Originally published: Oxford: Oxford University Press, 1933.
Originally published: Oxford: Oxford University Press, 1933.
The Mishnah is the written form of the Jewish Oral Law, as preserved by the Rabbis of the first few centuries after the destruction of the Jerusalem Temple in the first century. It is the sum of four centuries of Jewish religious activity in Palestine.
Much of its contents reflect the Jewish religious tradition current at the time of Christ and the early Christian Church. Up until the printing of this volume, the Mishnah was not available for the layman to study as a whole. It is of interest to persons studying early Judaism and the relationship of the oral traditions to Christ and the New Testament writings.
The Mishnah's historical value is comparable in its importance to the Apocrypha, Pseudepigrapha, and the Works of Josephus. It is as important to the development of Judaism as the New Testament is to the development of Christianity.
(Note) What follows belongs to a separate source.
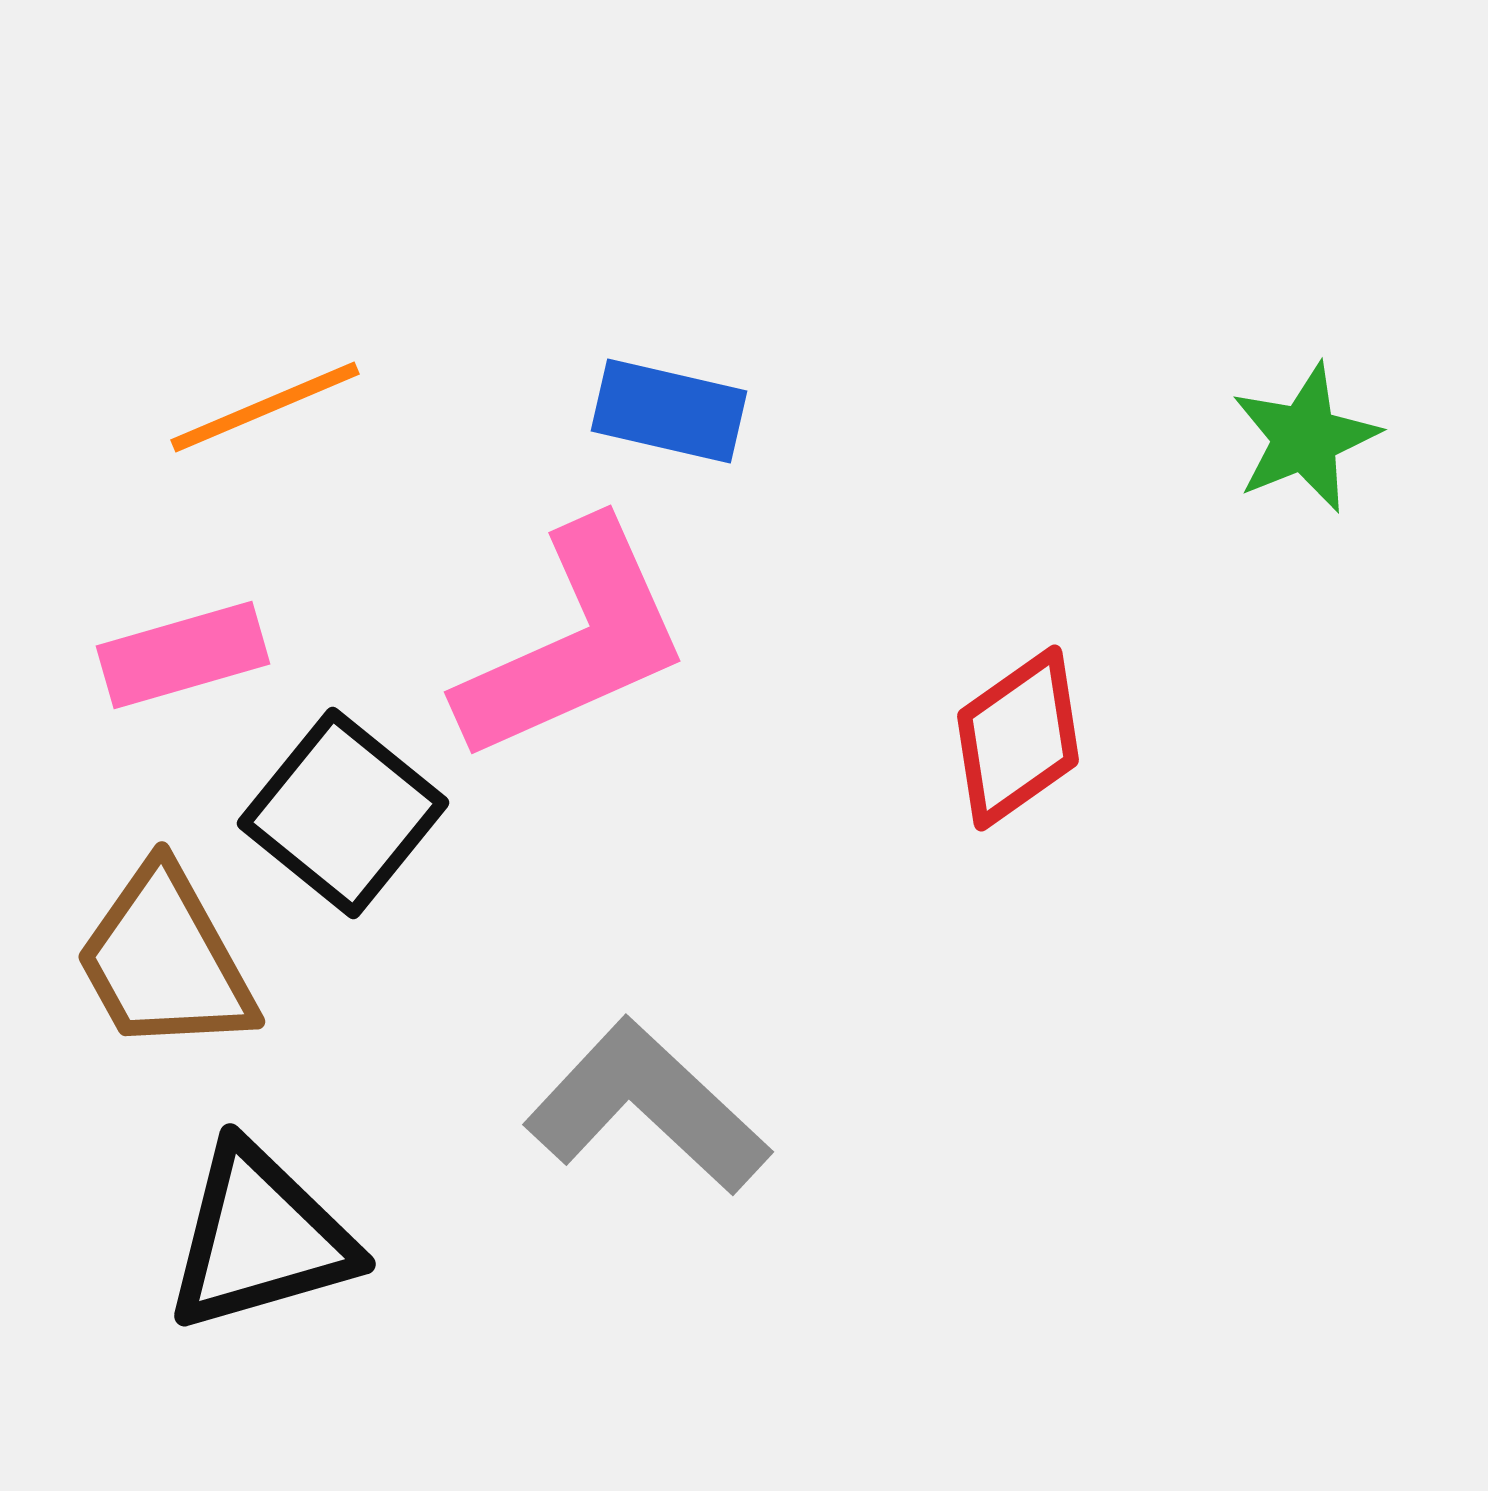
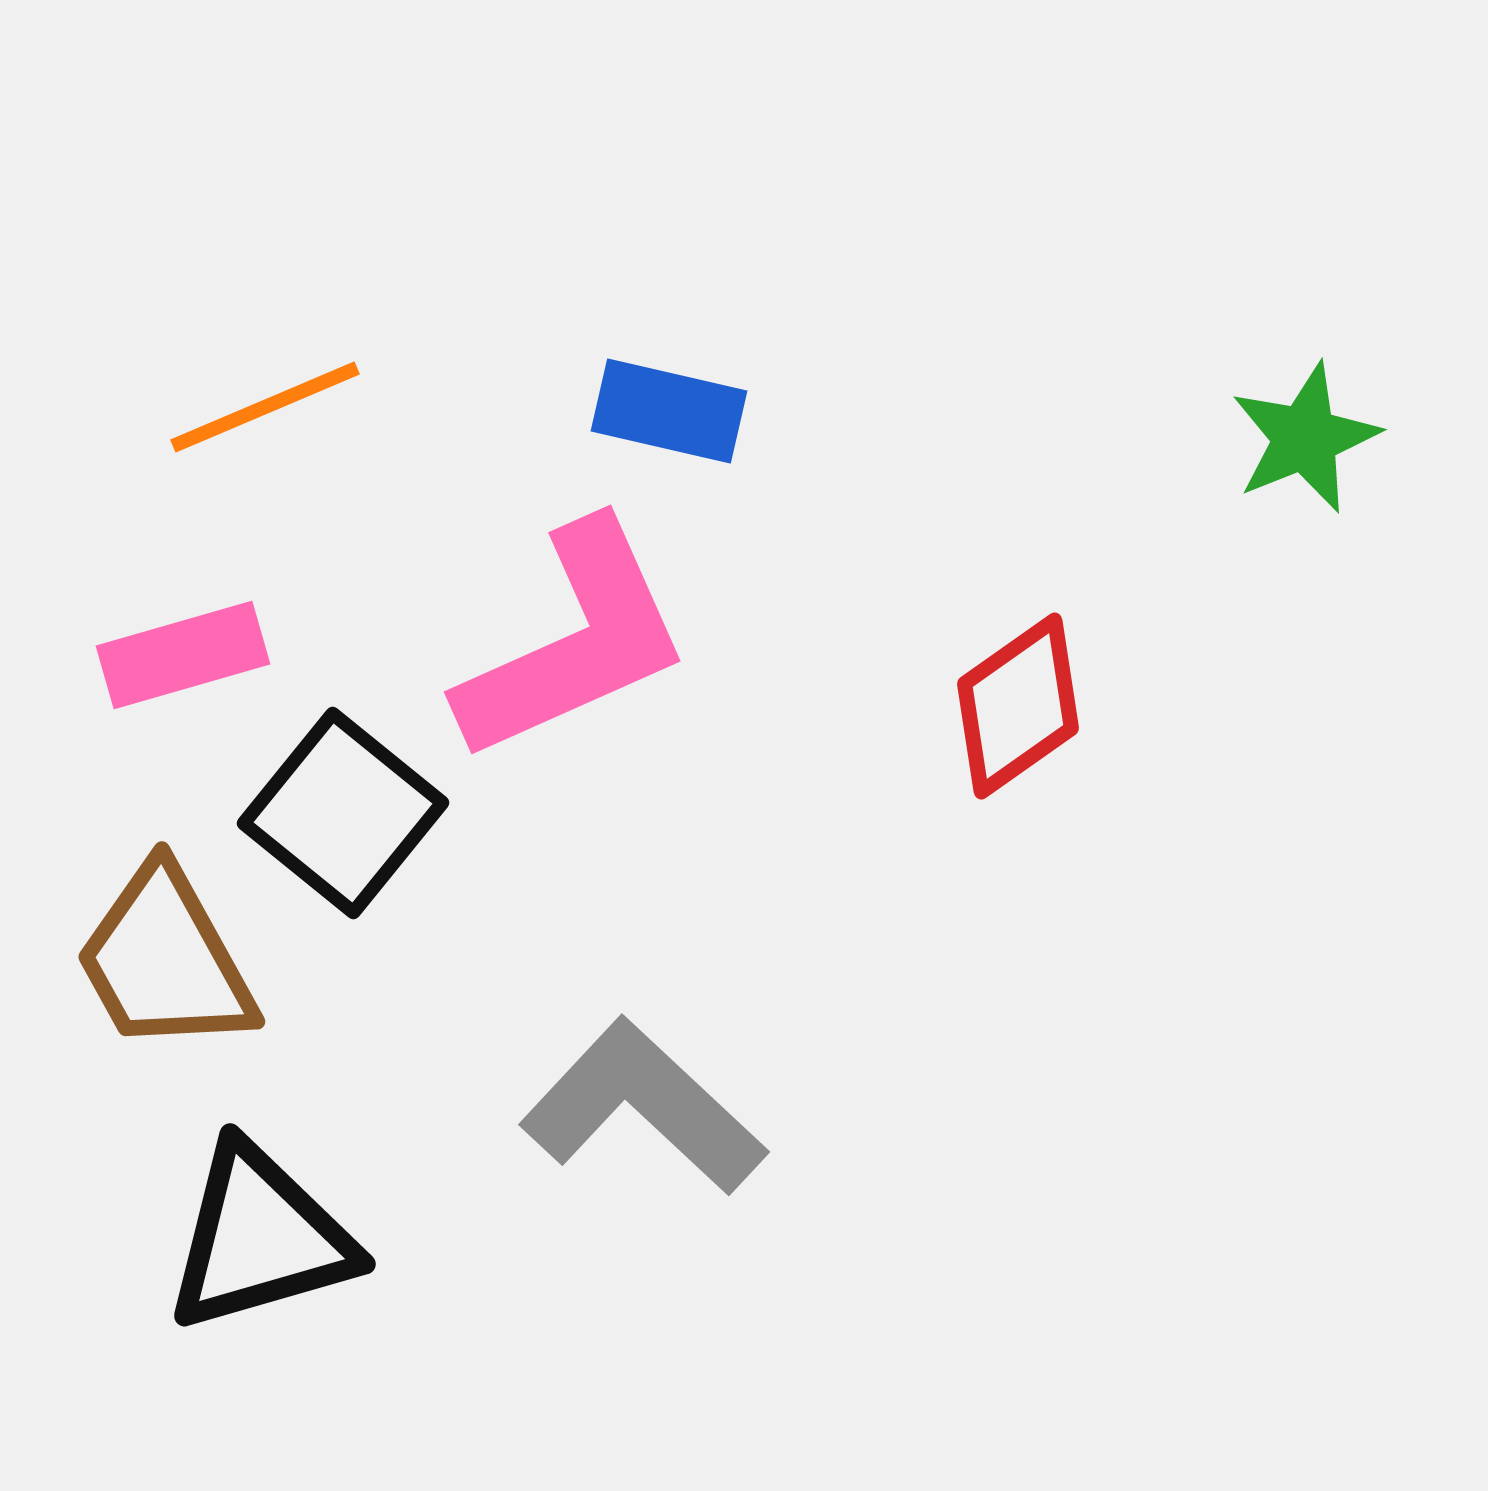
red diamond: moved 32 px up
gray L-shape: moved 4 px left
This edition by Danby is the classic English translation of the Mishnah (originally written in Aramaic), and has been the standard for over 50 years for scholars and other interested readers.
Herbert Danby (1889-1953) was an Anglican priest and a professor at Oxford University who spent a number of years in Palestine in the first half of the twentieth century. His interest in, and translation into English of, ancient Jewish writings helped to change the attitudes of scholars away from anti-Semitism in the mid-twentieth century.